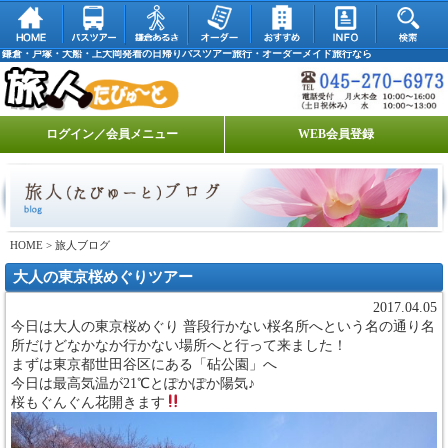
鎌倉・戸塚・大船・上大岡発着の日帰りバスツアー旅行・オーダーメイド旅行なら
ログイン／会員メニュー
WEB会員登録
HOME
> 旅人ブログ
大人の東京桜めぐりツアー
2017.04.05
今日は大人の東京桜めぐり 普段行かない桜名所へという名の通り名
所だけどなかなか行かない場所へと行って来ました！
まずは東京都世田谷区にある「砧公園」へ
今日は最高気温が21℃とぽかぽか陽気♪
桜もぐんぐん花開きます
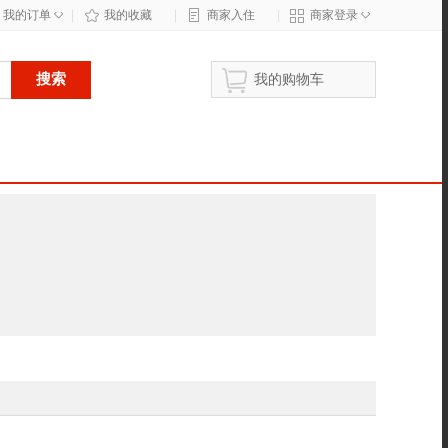
◇
◇
我的订单
|
我的收藏
|
商家入住
|
商家登录
搜索
我的购物车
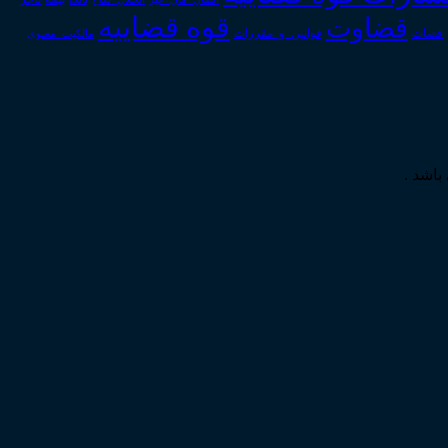
قوه قضاییه
قضاوت
قوانین_و_مقررات
قضات
مالکیت_معنوی
باشد .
- - -
• _PROBLEM_
Leave out the pictures, and write out all the remaining data above exactly.

• _RESPONSE FOR THIS EXERCISE_
鎌倉・戸塚・大船・上大岡発着の日帰りバスツアー旅行・オーダーメイド旅行なら
ログイン／会員メニュー
WEB会員登録
HOME
> 旅人ブログ
大人の東京桜めぐりツアー
2017.04.05
今日は大人の東京桜めぐり 普段行かない桜名所へという名の通り名
所だけどなかなか行かない場所へと行って来ました！
まずは東京都世田谷区にある「砧公園」へ
今日は最高気温が21℃とぽかぽか陽気♪
桜もぐんぐん花開きます
◇
◇
我的订单
|
我的收藏
|
商家入住
|
商家登录
搜索
我的购物车
قوه قضاییه
قضاوت
قوانین_و_مقررات
قضات
مالکیت_معنوی
باشد .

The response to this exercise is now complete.